Task to carry out. If a line in the data has the string "sudah", please show it.

Task inputs.
-- Opening Marker --

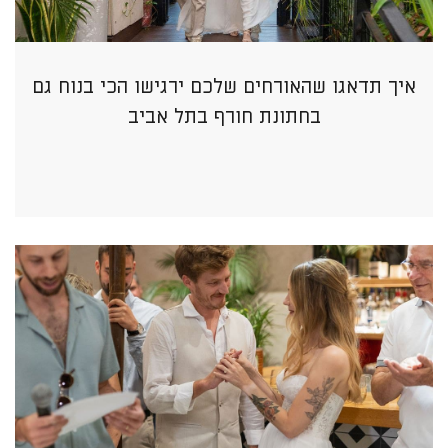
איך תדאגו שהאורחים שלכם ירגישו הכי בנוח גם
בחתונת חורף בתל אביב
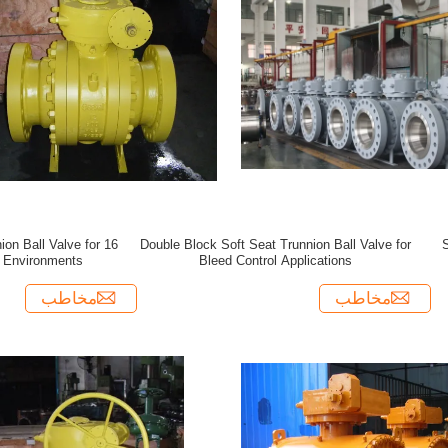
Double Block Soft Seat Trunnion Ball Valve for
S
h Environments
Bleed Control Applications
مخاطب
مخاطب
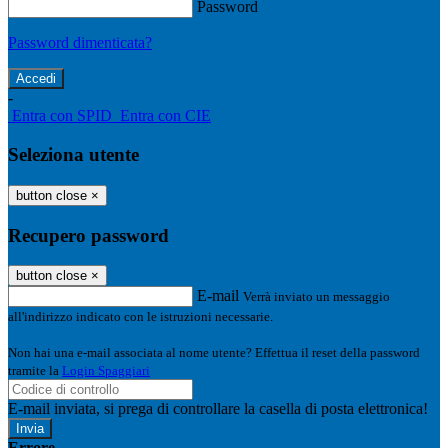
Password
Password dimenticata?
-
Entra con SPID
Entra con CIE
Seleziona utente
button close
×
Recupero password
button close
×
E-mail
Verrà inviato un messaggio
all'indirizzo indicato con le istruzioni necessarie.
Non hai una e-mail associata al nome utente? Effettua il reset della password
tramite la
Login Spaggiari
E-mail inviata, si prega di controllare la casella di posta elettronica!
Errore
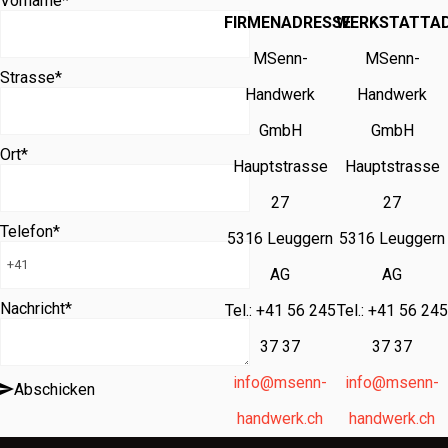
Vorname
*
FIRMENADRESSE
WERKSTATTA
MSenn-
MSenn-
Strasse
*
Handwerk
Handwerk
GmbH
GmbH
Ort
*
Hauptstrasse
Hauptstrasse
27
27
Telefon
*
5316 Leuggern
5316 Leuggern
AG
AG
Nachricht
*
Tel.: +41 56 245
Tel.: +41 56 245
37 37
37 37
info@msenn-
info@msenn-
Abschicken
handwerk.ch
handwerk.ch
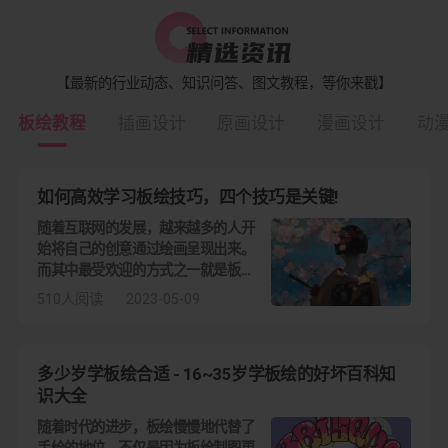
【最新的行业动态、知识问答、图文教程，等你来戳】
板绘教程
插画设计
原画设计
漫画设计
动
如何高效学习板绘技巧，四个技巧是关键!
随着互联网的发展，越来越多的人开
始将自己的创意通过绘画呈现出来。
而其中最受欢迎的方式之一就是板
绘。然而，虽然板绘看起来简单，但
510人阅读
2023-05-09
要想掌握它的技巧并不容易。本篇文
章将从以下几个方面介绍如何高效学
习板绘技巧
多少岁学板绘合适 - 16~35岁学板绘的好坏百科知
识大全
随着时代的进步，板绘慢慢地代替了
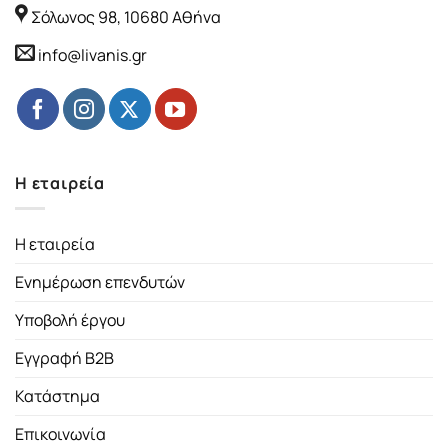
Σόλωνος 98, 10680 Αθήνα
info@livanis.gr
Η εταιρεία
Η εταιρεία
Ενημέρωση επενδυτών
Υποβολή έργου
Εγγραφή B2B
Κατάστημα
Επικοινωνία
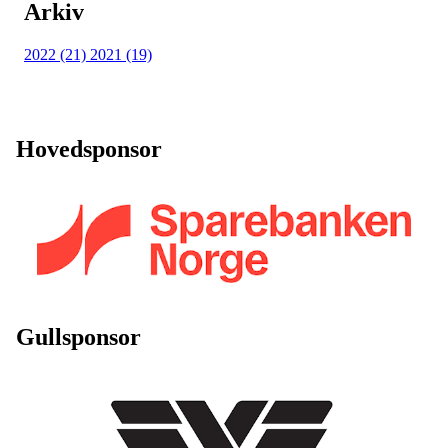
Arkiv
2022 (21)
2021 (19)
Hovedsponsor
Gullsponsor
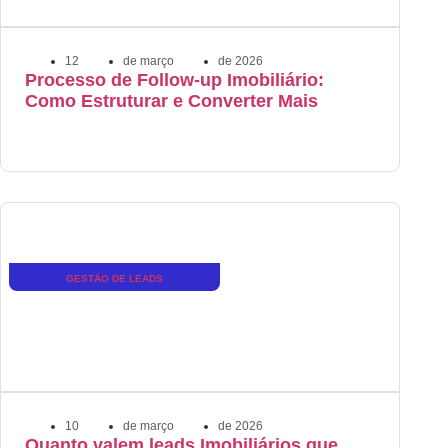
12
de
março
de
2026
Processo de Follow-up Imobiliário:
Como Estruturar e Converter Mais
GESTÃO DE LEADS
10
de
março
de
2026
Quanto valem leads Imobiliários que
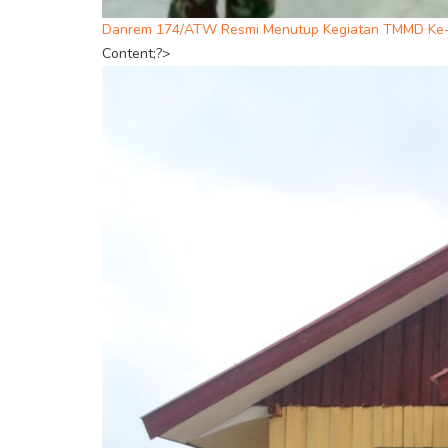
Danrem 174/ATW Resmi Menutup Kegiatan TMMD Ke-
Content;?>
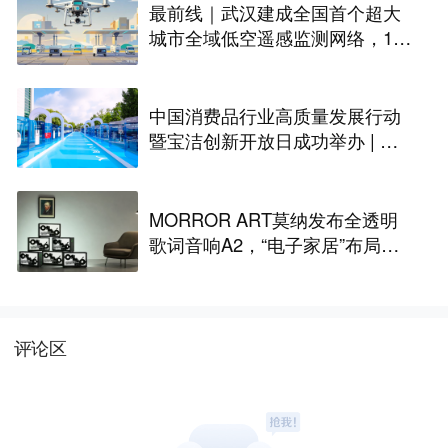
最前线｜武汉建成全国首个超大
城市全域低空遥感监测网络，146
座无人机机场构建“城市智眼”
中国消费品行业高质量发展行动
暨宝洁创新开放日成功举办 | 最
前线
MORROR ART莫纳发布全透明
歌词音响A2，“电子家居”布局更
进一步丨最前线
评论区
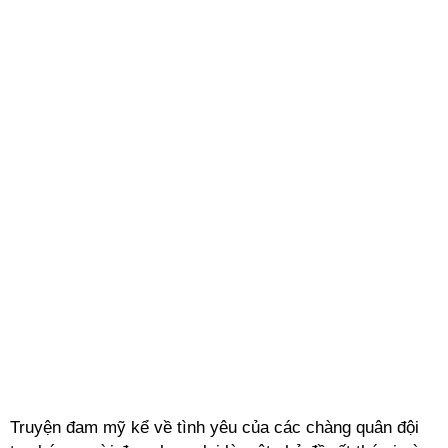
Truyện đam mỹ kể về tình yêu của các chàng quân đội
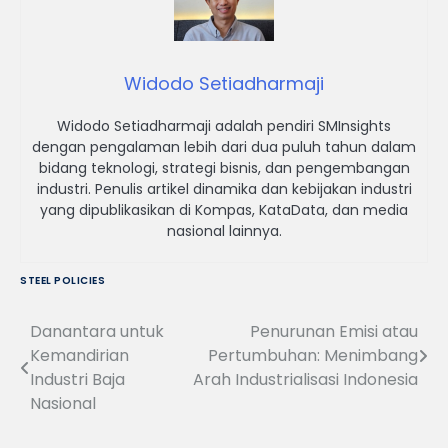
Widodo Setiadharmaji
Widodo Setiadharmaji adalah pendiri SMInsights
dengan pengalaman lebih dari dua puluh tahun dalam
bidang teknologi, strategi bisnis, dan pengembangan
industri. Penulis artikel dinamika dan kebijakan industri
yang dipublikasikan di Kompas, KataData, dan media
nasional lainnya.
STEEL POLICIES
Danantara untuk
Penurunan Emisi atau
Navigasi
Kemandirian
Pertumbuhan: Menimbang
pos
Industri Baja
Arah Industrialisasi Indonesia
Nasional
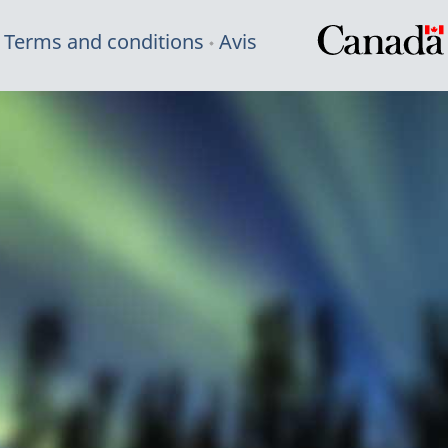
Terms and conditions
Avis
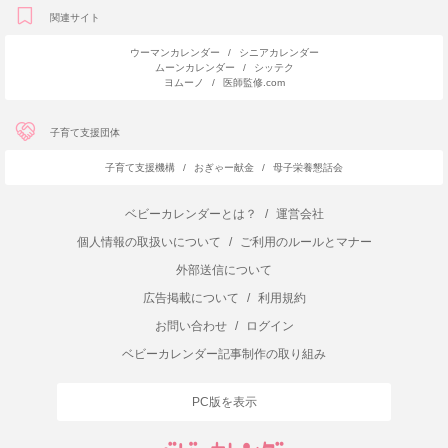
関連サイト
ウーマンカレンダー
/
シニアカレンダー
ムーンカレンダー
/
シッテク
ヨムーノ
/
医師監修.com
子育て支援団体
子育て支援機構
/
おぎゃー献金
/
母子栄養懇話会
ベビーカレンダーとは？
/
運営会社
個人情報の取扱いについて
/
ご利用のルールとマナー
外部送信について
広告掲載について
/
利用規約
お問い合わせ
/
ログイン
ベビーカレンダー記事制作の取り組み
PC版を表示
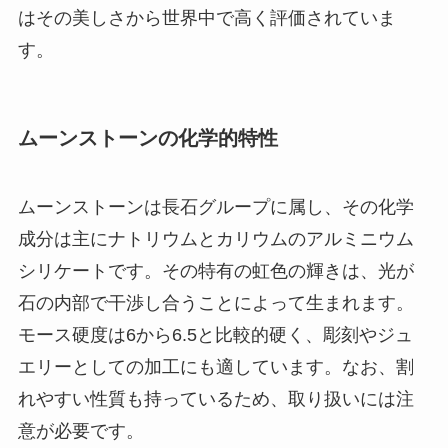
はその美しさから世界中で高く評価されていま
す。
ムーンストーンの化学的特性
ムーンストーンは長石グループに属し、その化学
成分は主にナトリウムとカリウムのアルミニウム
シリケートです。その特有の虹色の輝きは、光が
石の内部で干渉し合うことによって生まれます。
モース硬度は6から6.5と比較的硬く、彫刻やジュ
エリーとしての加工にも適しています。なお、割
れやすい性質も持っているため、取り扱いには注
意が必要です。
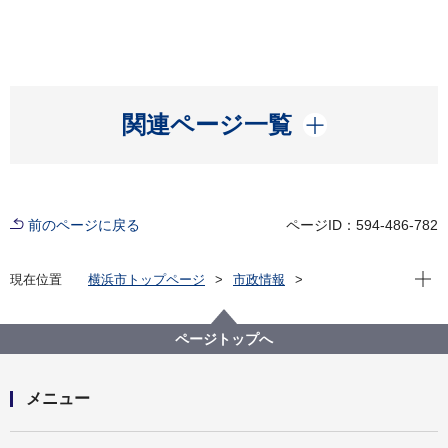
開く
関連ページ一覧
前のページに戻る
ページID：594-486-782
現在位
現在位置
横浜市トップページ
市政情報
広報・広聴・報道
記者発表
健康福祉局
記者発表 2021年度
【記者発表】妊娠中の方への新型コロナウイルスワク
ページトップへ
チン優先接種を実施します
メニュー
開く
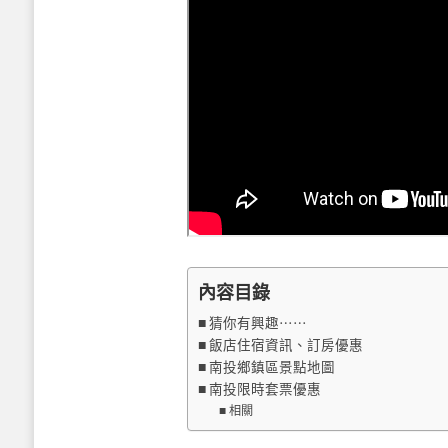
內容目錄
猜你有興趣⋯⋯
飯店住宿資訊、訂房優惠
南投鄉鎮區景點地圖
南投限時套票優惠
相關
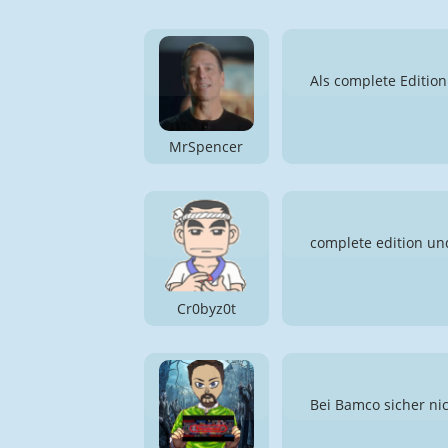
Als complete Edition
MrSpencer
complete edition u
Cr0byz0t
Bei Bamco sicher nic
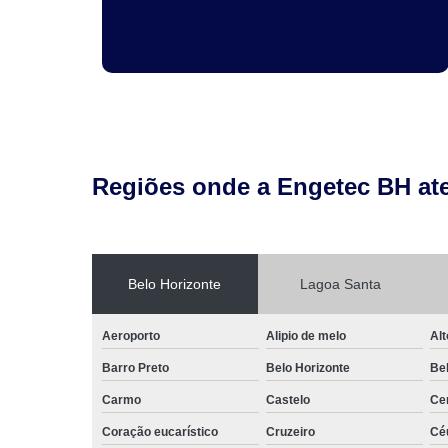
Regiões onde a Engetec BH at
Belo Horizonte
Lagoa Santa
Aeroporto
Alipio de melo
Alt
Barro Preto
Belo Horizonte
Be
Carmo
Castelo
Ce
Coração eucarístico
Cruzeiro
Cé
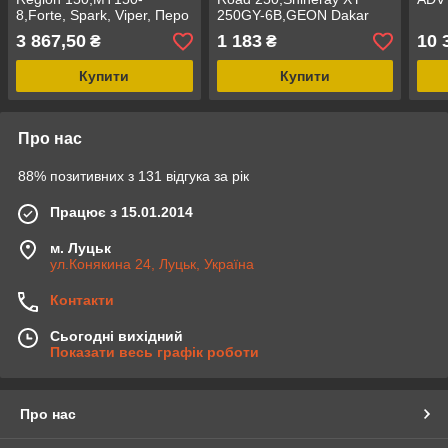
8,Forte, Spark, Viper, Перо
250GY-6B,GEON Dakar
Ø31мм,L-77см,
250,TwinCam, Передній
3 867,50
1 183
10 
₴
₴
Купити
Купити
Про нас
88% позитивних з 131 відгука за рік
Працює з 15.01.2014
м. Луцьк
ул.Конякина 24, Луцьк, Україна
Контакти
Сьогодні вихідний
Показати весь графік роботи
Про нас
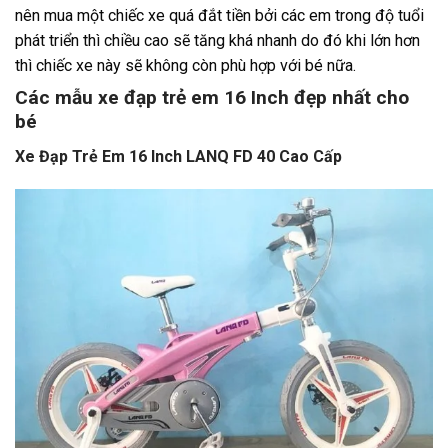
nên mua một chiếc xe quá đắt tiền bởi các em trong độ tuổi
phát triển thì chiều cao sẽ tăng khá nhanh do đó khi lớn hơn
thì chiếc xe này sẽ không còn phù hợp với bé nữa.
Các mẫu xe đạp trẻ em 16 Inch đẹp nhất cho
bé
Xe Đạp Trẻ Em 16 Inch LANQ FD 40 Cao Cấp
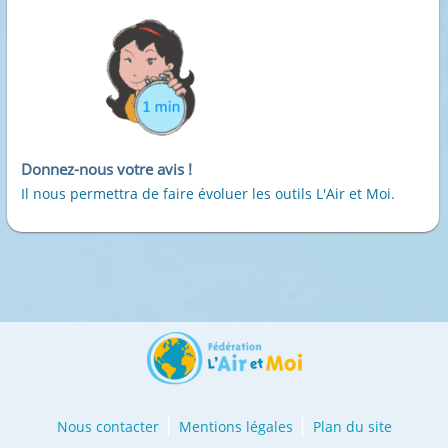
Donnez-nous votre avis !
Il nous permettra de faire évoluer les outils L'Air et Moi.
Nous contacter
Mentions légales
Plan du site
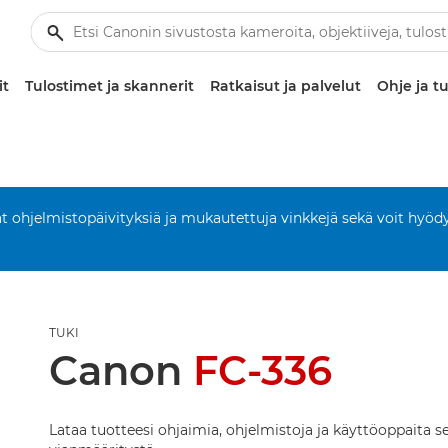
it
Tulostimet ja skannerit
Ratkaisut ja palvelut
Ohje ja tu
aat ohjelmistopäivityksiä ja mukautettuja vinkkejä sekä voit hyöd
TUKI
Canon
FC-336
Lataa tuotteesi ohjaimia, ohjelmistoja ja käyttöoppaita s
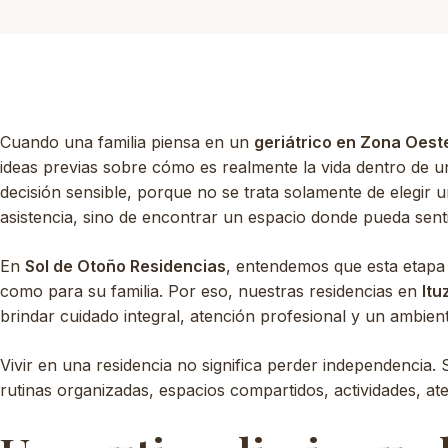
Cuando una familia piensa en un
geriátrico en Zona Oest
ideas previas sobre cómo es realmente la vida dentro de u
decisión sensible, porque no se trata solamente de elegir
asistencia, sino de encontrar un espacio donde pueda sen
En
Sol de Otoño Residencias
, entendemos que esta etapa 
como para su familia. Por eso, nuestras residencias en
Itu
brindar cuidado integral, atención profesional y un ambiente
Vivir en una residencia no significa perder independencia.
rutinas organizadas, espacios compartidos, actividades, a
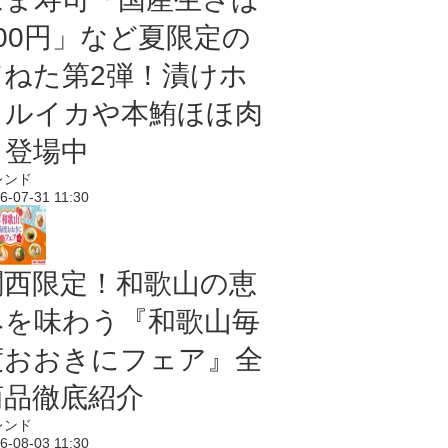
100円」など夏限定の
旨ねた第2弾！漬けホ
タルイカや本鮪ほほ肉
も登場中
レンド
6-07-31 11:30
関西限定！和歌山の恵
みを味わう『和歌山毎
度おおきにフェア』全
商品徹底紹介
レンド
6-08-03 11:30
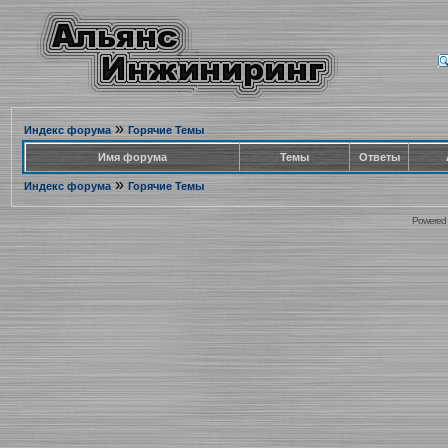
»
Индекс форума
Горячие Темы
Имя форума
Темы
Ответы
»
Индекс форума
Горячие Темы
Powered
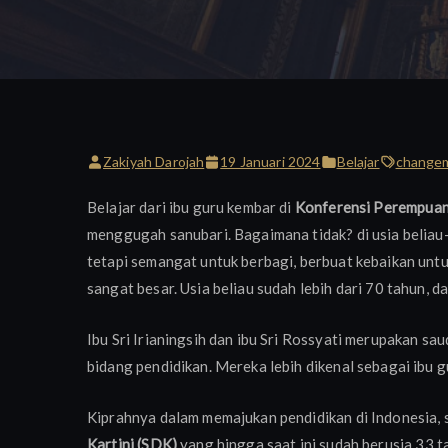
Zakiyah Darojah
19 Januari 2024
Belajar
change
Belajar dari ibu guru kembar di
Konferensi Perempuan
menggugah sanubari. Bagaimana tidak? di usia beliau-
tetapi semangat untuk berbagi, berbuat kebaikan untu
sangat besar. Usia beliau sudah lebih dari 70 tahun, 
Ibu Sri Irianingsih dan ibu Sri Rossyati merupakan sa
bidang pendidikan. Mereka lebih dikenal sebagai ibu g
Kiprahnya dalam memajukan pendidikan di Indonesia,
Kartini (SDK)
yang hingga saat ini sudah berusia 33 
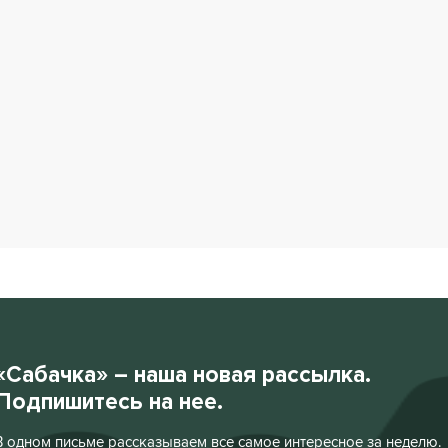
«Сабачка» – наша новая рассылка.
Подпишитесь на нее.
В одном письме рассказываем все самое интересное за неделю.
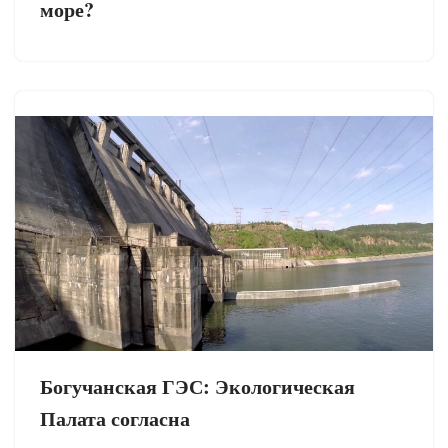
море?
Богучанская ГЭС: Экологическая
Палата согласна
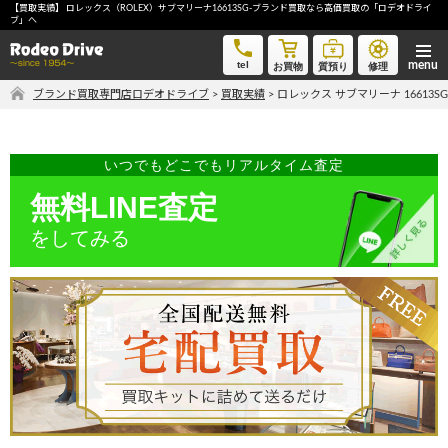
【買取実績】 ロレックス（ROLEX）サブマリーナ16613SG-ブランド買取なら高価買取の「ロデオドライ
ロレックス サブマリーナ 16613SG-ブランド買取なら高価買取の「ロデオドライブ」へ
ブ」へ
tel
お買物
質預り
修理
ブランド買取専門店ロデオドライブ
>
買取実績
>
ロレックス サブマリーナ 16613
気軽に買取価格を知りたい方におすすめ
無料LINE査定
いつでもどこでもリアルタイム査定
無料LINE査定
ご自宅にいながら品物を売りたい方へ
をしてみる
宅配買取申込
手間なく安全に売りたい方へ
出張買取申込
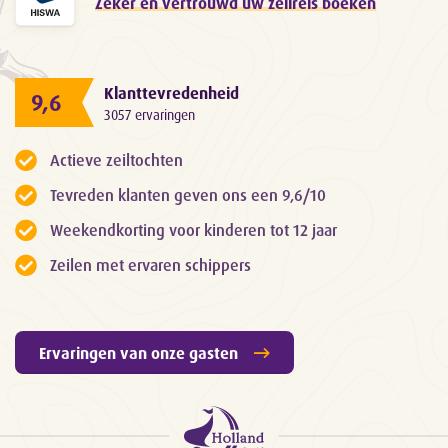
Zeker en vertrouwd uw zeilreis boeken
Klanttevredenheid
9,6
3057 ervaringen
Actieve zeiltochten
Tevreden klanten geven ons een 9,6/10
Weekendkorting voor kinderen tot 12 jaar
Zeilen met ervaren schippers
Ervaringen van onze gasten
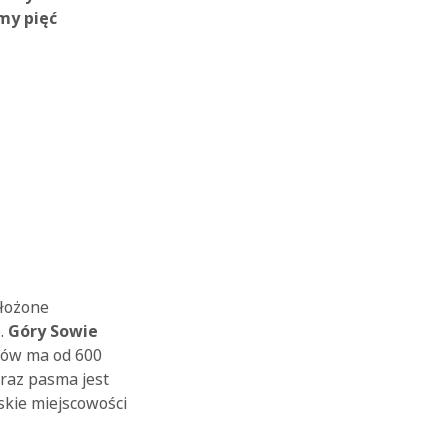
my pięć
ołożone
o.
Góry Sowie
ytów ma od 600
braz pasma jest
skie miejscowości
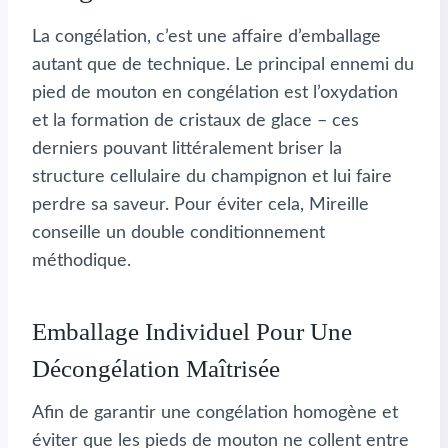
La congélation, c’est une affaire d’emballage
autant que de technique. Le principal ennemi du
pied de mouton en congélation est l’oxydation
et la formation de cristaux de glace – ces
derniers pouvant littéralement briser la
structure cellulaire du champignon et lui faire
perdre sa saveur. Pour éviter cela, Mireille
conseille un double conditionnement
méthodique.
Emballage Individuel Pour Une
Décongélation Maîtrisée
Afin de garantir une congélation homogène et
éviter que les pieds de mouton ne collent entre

-- Closing Marker --

Answer box.
sangat besar. Usia beliau sudah lebih dari 70 tahun, 
yang hingga saat ini sudah berusia 33 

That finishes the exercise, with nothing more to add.